**Information given:**
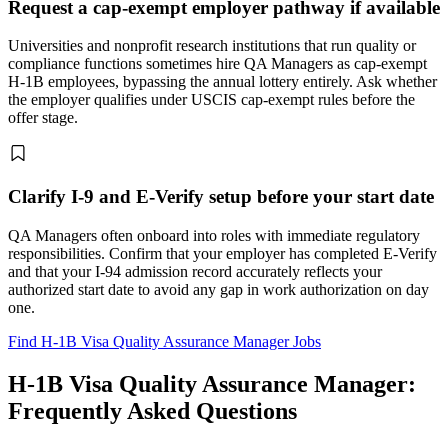
Request a cap-exempt employer pathway if available
Universities and nonprofit research institutions that run quality or
compliance functions sometimes hire QA Managers as cap-exempt
H-1B employees, bypassing the annual lottery entirely. Ask whether
the employer qualifies under USCIS cap-exempt rules before the
offer stage.
Clarify I-9 and E-Verify setup before your start date
QA Managers often onboard into roles with immediate regulatory
responsibilities. Confirm that your employer has completed E-Verify
and that your I-94 admission record accurately reflects your
authorized start date to avoid any gap in work authorization on day
one.
Find H-1B Visa Quality Assurance Manager Jobs
H-1B Visa Quality Assurance Manager:
Frequently Asked Questions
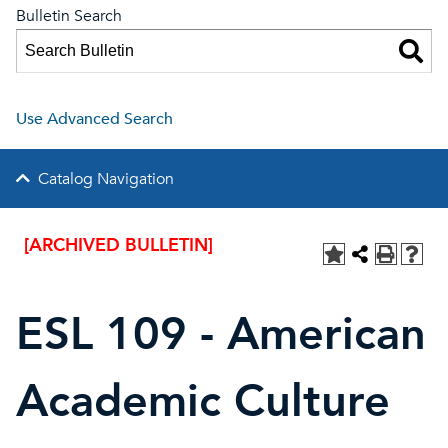
Bulletin Search
Use Advanced Search
Catalog Navigation
[ARCHIVED BULLETIN]
ESL 109 - American
Academic Culture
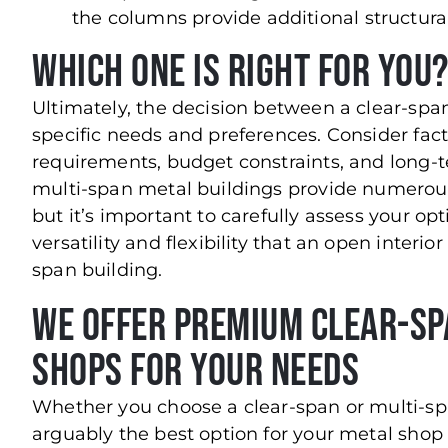
the columns provide additional structura
Which One Is Right for You
Ultimately, the decision between a clear-spa
specific needs and preferences. Consider fact
requirements, budget constraints, and long-t
multi-span metal buildings provide numerous
but it’s important to carefully assess your op
versatility and flexibility that an open interi
span building.
We Offer Premium Clear-Sp
Shops for Your Needs
Whether you choose a clear-span or multi-sp
arguably the best option for your metal shop 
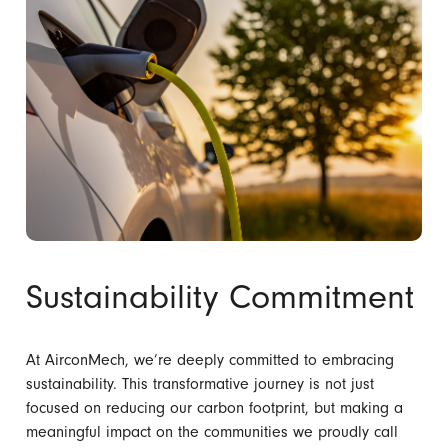
Sustainability Commitment
At AirconMech, we’re deeply committed to embracing
sustainability. This transformative journey is not just
focused on reducing our carbon footprint, but making a
meaningful impact on the communities we proudly call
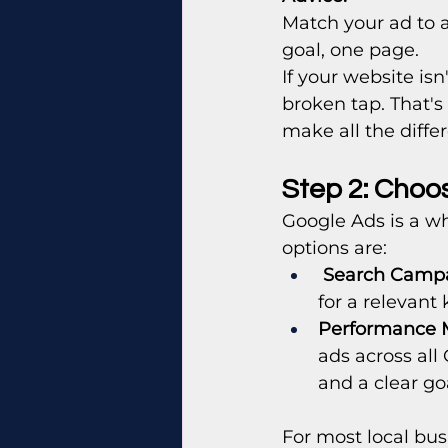
Match your ad to a
goal, one page.
If your website isn
broken tap. That's
make all the diffe
Step 2: Choo
Google Ads is a wh
options are:
Search Camp
for a relevant
Performance 
ads across all
and a clear go
For most local busi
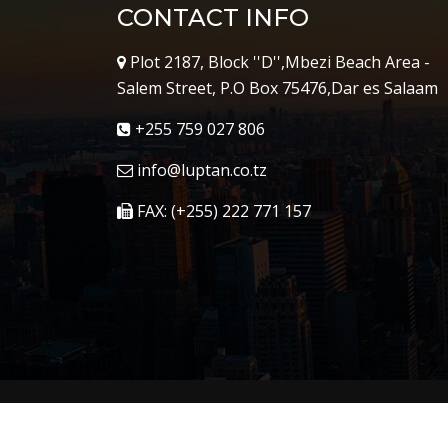
CONTACT INFO
Plot 2187, Block ''D'',Mbezi Beach Area -
Salem Street, P.O Box 75476,Dar es Salaam
+255 759 027 806
info@luptan.co.tz
FAX: (+255) 222 771 157
Copyright © 2023
Luptan
. All Right Reserved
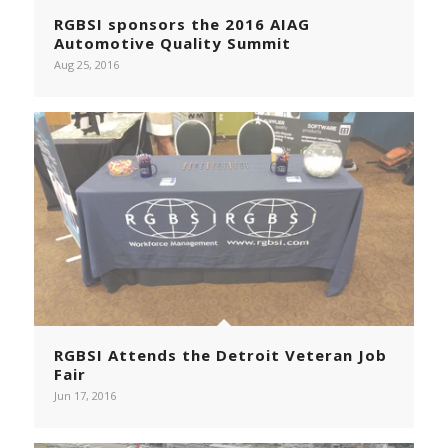
RGBSI sponsors the 2016 AIAG
Automotive Quality Summit
Aug 25, 2016
RGBSI Attends the Detroit Veteran Job
Fair
Jun 17, 2016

**Try it:** Only one stretch of the listing is wanted: the lines starting at the one with "responsibilities. Confirm that" and ending at the one with "Which One Is Right for You", copied exactly and free of pictures.

**Result for this exercise:**
responsibilities. Confirm that your employer has completed E-Verify
and that your I-94 admission record accurately reflects your
authorized start date to avoid any gap in work authorization on day
one.
Find H-1B Visa Quality Assurance Manager Jobs
H-1B Visa Quality Assurance Manager:
Frequently Asked Questions
Bulletin Search
Use Advanced Search
Catalog Navigation
[ARCHIVED BULLETIN]
ESL 109 - American
Academic Culture
the columns provide additional structura
Which One Is Right for You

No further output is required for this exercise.